Sur une impulsion, Nana Miller (une française donc…) s’envole pour Copenhague, “la ville des contes de fées”. Une fois arrivée sur le sol danois, elle déchante rapidement. En effet, la capitale est comme paralysée et une frénésie chaotique semble conquérir la ville alors que les Danois apprennent une nouvelle terrible : une sirène a été retrouvée morte sur les quais. Réprimandée par sa fille adolescente, qu’elle a laissée toute seule à Paris sans prévenir, Nana Miller n’arrive pas même à se trouver un logement, le personnel des hôtels ayant déserté face à la nouvelle.

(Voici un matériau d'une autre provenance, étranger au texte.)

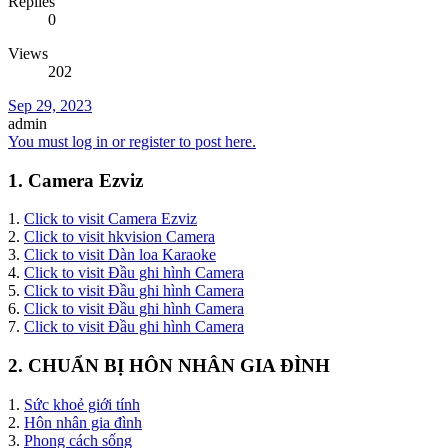
Replies
0
Views
202
Sep 29, 2023
admin
You must log in or register to post here.
1. Camera Ezviz
1.
Click to visit Camera Ezviz
2.
Click to visit hkvision Camera
3.
Click to visit Dàn loa Karaoke
4.
Click to visit Đầu ghi hình Camera
5.
Click to visit Đầu ghi hình Camera
6.
Click to visit Đầu ghi hình Camera
7.
Click to visit Đầu ghi hình Camera
2. CHUẨN BỊ HÔN NHÂN GIA ĐÌNH
1.
Sức khoẻ giới tính
2.
Hôn nhân gia đình
3.
Phong cách sống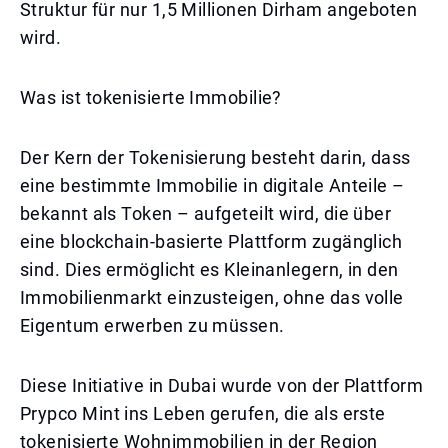
Struktur für nur 1,5 Millionen Dirham angeboten
wird.
Was ist tokenisierte Immobilie?
Der Kern der Tokenisierung besteht darin, dass
eine bestimmte Immobilie in digitale Anteile –
bekannt als Token – aufgeteilt wird, die über
eine blockchain-basierte Plattform zugänglich
sind. Dies ermöglicht es Kleinanlegern, in den
Immobilienmarkt einzusteigen, ohne das volle
Eigentum erwerben zu müssen.
Diese Initiative in Dubai wurde von der Plattform
Prypco Mint ins Leben gerufen, die als erste
tokenisierte Wohnimmobilien in der Region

C’est alors qu’elle fait la rencontre de Thyge Thygesen, un Danois francophile très excentrique qui ne se sépare jamais de son caniche rose. C’est pour Nana le début d’une aventure trépidante…

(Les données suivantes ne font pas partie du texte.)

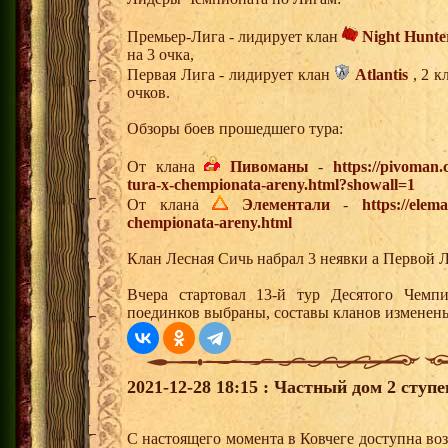
Премьер-Лига - лидирует клан
Night Hunte
на 3 очка,
Первая Лига - лидирует клан
Atlantis
, 2 к
очков.
Обзоры боев прошедшего тура:
От клана
Пивоманы
-
https://pivoman
tura-x-chempionata-areny.html?showall=1
От клана
Элементали
-
https://elem
chempionata-areny.html
Клан Лесная Сичь набрал 3 неявки а Первой Л
Вчера стартовал 13-й тур Десятого Чемп
поединков выбраны, составы кланов изменен
2021-12-28 18:15 : Частный дом 2 ступ
С настоящего момента в Ковчеге доступна во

En lisant Copenhague, on ne peut qu’être impressionné par l’évidente maîtrise de Risbjerg. Le dessinateur cultive en effet un style faussement brouillon évoquant à la fois l’immortelle ligne claire et le côté naïf et gribouillé de certaines bd’s à destination des enfants. Cette hybridation est servie par une excellente connaissance du mouvement couplée à une compréhension exemplaire de la gestion de l’espace et des perspectives. En effet, le dynamisme qui se dégage des séquences d’action ou des passages oniriques est saisissant grâce au découpage intelligent de Risbjerg qui fait souvent la part belle aux espaces négatifs.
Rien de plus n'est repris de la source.